Le fléchissement sur l’ensemble de la période s’élève à 5,7%.

Les autres éléments explicatifs du mouvement baissier résident dans le fait que les investisseurs anticipent de plus en plus une remontée prochaine des taux directeurs de la Réserve fédérale américaine qui devrait conduire à une appréciation additionnelle de la valeur du dollar. L’indice dollar contre un panier de plusieurs grandes devises de référence se situe actuellement 2,5% en dessous d’un pic atteint il y a 12 ans.

La matière première a également souffert de l’atténuation du risque de sortie de la Grèce de la zone euro et de l’accord trouvé entre plusieurs grands puissants Etats et l’Iran au sujet de son programme nucléaire.

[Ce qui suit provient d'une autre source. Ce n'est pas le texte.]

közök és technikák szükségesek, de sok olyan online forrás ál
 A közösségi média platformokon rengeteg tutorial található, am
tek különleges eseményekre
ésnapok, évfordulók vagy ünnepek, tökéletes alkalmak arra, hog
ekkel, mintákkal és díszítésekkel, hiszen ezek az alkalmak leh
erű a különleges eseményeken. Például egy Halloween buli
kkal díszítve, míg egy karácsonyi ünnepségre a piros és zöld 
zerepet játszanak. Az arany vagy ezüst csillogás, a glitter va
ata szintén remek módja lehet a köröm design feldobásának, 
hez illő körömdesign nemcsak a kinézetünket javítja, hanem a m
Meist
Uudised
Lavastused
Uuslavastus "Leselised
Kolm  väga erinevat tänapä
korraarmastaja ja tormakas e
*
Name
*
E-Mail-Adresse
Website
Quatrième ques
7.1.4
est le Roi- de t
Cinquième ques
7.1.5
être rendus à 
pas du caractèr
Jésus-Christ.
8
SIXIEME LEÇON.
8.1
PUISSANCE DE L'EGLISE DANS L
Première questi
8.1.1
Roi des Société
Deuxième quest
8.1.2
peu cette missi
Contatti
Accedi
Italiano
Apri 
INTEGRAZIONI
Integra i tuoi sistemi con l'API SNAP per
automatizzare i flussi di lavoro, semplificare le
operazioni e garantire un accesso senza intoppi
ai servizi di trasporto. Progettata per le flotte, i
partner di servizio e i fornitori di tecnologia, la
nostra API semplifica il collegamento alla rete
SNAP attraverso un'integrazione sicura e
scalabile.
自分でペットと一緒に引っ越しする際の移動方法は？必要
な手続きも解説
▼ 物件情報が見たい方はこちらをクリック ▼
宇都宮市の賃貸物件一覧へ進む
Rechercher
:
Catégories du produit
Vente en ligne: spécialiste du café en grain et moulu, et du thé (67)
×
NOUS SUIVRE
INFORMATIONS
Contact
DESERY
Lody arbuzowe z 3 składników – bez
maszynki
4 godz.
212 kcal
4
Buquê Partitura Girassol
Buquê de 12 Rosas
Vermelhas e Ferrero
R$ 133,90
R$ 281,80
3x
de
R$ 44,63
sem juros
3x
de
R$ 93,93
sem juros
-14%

Les investisseurs sont énormément sortis des ETF investis dans l’or. Des stop-loss ont par ailleurs été activés par certains fonds d'investissement pour limiter leurs pertes.

Par ailleurs les sociétés spécialisées dans l’extraction ou l’exploitation de la matière première comme Randgold Resources ou Fresnillo ont été mises à mal, perdant respectivement 2,4% et 2,2%. Par ailleurs, en Australie, Newcrest Mining, le plus important producteur d'or a chuté de 10%. Evolution Mining a décliné de 15%.

D'aucuns,  à l'instar David Baker gérant chez Baker Steel Capital Managers LLP, estiment que le prix de l'or pourrait baisser à 1050 dollars l'once.

D’autres métaux précieux ont également été affectés dans la foulée comme le platine (-4,7%), l’argent (-2,3%), le palladium (-3%).